Greek has been written in the Greek alphabet, the first true alphabet, since the 9th century B.C. and before that, in Linear B and the Cypriot syllabaries.
Greek literature has a long and rich tradition.
History
This article does not cover the reconstructed history of Greek prior to the use of writing. For more information, see main article on Proto-Greek language.
Greek has been spoken in the Balkan Peninsula since the 2nd millennium BC. The earliest evidence of this is found in the Linear B tablets dating from 1500 BC. The later Greek alphabet (q.v.) is unrelated to Linear B, and was derived from the Phoenician alphabet (abjad); with minor modifications, it is still used today. Greek is conventionally divided into the following periods:
- Mycenean Greek: the language of the Mycenean civilisation. It is recorded in the Linear B script on tablets dating from the 16th century BC onwards.
- Classical Greek (also known as Ancient Greek): In its various dialects was the language of the Archaic and Classical periods of Greek civilisation. It was widely known throughout the Roman empire. Classical Greek fell into disuse in western Europe in the Middle Ages, but remained known in the Byzantine world, and was reintroduced to the rest of Europe with the Fall of Constantinople and Greek migration to Italy.

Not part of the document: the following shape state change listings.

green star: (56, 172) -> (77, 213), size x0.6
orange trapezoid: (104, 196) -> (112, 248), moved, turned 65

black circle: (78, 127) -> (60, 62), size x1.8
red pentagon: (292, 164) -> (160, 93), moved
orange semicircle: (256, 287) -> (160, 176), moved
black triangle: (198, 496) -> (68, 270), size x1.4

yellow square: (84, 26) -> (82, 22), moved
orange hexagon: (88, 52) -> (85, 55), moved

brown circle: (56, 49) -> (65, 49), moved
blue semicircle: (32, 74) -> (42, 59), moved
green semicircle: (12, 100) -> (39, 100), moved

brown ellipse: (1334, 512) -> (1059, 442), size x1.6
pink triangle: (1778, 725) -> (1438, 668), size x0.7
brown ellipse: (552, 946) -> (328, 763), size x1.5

- Hellenistic Greek (also known as Koine Greek): The fusion of various ancient Greek dialects with Attic (the dialect of Athens) resulted in the creation of the first common Greek dialect, which gradually turned into one of the world's first international languages. Koine Greek can be initially traced within the armies and conquered territories of Alexander the Great, but after the Hellenistic colonisation of the known world, it was spoken from Egypt to the fringes of India. After the Roman conquest of Greece, an unofficial diglossy of Greek and Latin was established in the city of Rome and Koine Greek became a first or second language in the Roman Empire. Through Koine Greek it is also traced the origin of Christianity, as the Apostles used it to preach in Greece and the Greek-speaking world. It is also known as the Alexandrian dialect, Post-Classical Greek or even New Testament Greek (after its most famous work of literature).

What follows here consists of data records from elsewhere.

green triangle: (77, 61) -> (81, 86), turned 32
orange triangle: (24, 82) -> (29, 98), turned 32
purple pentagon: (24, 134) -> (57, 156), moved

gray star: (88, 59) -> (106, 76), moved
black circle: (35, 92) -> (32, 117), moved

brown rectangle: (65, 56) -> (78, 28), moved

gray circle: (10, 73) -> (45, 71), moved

- Medieval Greek: The continuation of Hellenistic Greek during medieval Greek history as the official and vernacular (if not the literary nor the ecclesiastic) language of the Byzantine Empire, and continued to be used until, and after the fall of that Empire in the 15th century. Also known as Byzantine Greek.
- Modern Greek: Stemming independently from Koine Greek, Modern Greek usages can be traced in the late Byzantine period (as early as 11th century).
Two main forms of the language have been in use since the end of the medieval Greek period: Dhimotikí (Δημοτική), the Demotic (vernacular) language, and Katharévousa (Καθαρεύουσα), an imitation of classical Greek, which was used for literary, juridic, and scientific purposes during the 19th and early 20th centuries. Demotic Greek is now the official language of the modern Greek state, and the most widely spoken by Greeks today.
It has been claimed that an "educated" speaker of the modern language can understand an ancient text, but this is surely as much a function of education as of the similarity of the languages. Still, Koinē , the version of Greek used to write the New Testament and the Septuagint, is relatively easy to understand for modern speakers.
Greek words have been widely borrowed into the European languages: astronomy, democracy, philosophy, thespian, etc. Moreover, Greek words and word elements continue to be productive as a basis for coinages: anthropology, photography, isomer, biomechanics etc. and form, with Latin words, the foundation of international scientific and technical vocabulary. See English words of Greek origin, and List of Greek words with English derivatives.
Classification
Greek is an independent branch of the Indo-European language family. The ancient languages which were probably most closely related to it, Ancient Macedonian language (which may be regarded as a dialect of Greek) and Phrygian, are not well enough documented to permit detailed comparison. Among living languages, Armenian seems to be the most closely related to it.
Geographic distribution
Modern Greek is spoken by about 15 million people mainly in Greece and Cyprus. There are also Greek-speaking populations in Georgia, Ukraine, Egypt, Turkey, Albania, Former Yugoslav Republic of Macedonia and Southern Italy. The language is spoken also in many other countries where Greeks have settled, including Armenia, Australia, Austria, Belgium, Bulgaria, Canada, Denmark, France, Germany, Netherlands, Sweden, United Kingdom, and the United States.
Official status
Greek is the official language of Greece where it is spoken by about 99.5% of the population. It is also, alongside Turkish, the official language of Cyprus. Due to the membership of Greece and Cyprus, Greek is one of the 20 official languages of the European Union.
Phonology
This section generally describes the post-Classic phonology of the Greek language.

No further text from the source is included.